McDougall was awarded the Victoria Cross for his actions at Dernancourt on 28 March 1918. He was on watch at a post on the 47th’s right flank when he heard Germans approaching. When a Lewis-gun team was knocked out by an enemy bomb McDougall snatched up the gun, attacked two machine-gun teams and killed their crews. He turned one of the captured machine-guns on the enemy, killing several and routing one wave of their attack. Meanwhile about fifty Germans had crossed a section of railway which the Australians had held. McDougall turned his gun on them and when his ammunition was spent he seized a bayonet and charged, killing four men. He then used a Lewis-gun, killing many Germans and forcing the surrender of the remaining thirty-three.

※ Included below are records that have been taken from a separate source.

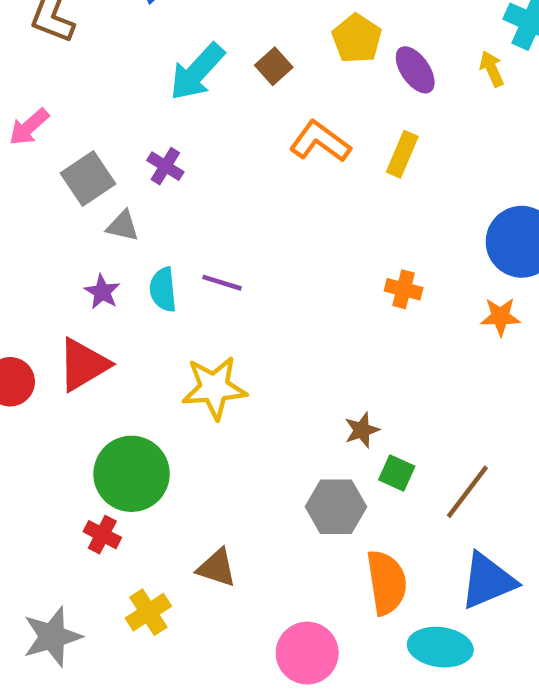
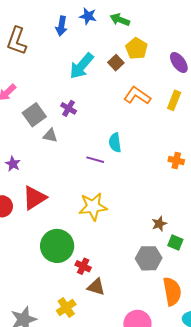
yellow pentagon: (357, 39) -> (136, 48), moved
cyan semicircle: (163, 290) -> (115, 143), moved
purple star: (102, 292) -> (13, 164), moved
red cross: (102, 535) -> (83, 266), moved

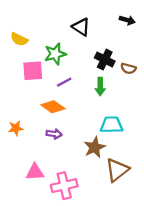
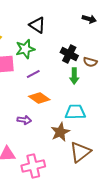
black triangle: (81, 27) -> (37, 25), moved
green arrow: (100, 87) -> (74, 76), moved
orange diamond: (53, 107) -> (39, 98), moved

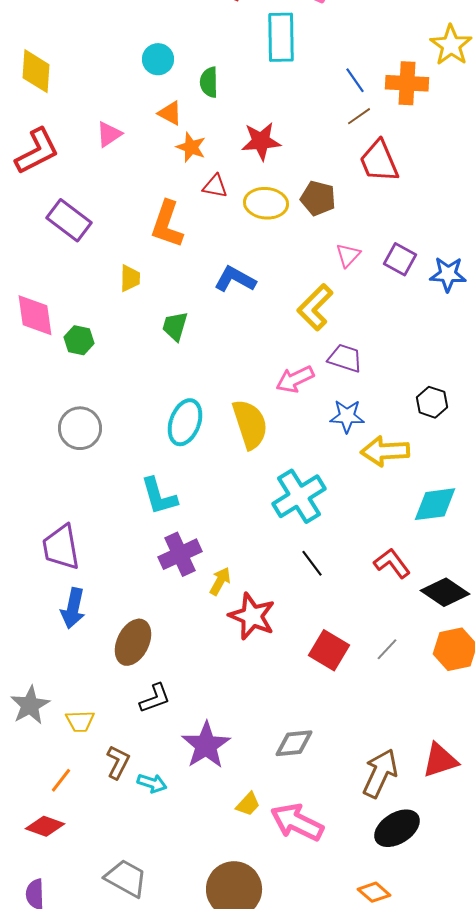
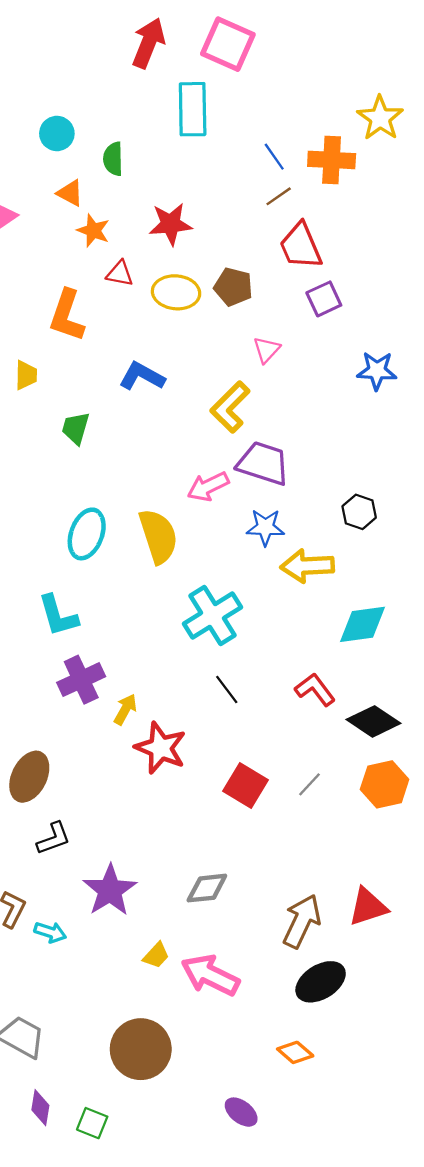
purple square: (400, 259) -> (324, 299), moved, turned 36
purple trapezoid: (345, 358) -> (263, 463), size x1.4

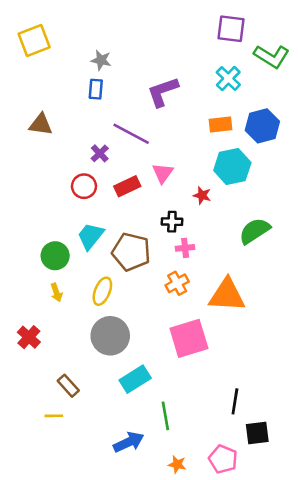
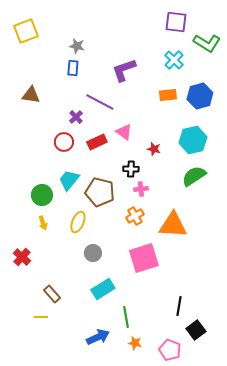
cyan hexagon: (232, 167) -> (193, 140), moved
pink triangle: (163, 173) -> (124, 132), turned -30
gray circle: (110, 336) -> (93, 253), moved, size x0.6
black square: (257, 433) -> (196, 330), turned -30
orange star: (177, 464) -> (135, 343), moved

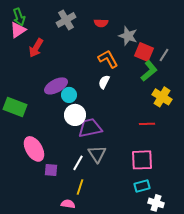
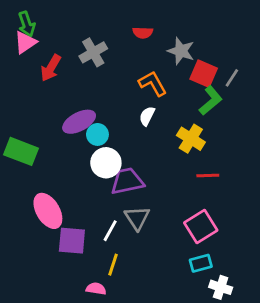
gray cross: (66, 20) -> (93, 52), moved
yellow cross: (162, 97) -> (191, 139), moved
pink square: (142, 160) -> (201, 226), turned -30
purple square: (51, 170) -> (72, 241), size x1.5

Eight days later, in the same location, McDougall was awarded the Military Medal. During a heavy enemy attack he got a gun into position and enfiladed the Germans at close quarters. When the gun was hit he crawled some 300 yards (275 m) under fire to get a replacement; he then took command of the leaderless platoon for the rest of the action. He was posted to the 48th Battalion on 28 May. At Windsor Castle on 19 August he was invested with the Victoria Cross by King George V and shortly afterwards returned to Australia where he was discharged from the A.I.F. on 15 December 1918.

McDougall entered the Tasmanian Forestry Department and in the early 1930s became an inspector in charge of forests in the north-western part of the State. He several times performed outstanding organisational and rescue work during bushfires. He was living at Scottsdale before visiting London for the V.C. centenary in 1956. McDougall died on 7 July 1968 at Scottsdale, survived by his wife Martha, née Anderson-Harrison, whom he had married in 1926.

The uniform he wore and the Lewis-gun he used at Dernancourt are displayed in the Australian War Memorial Hall of Valour with his Victoria Cross and Military Medal. The memorial also has a portrait of him by Frank Crozier.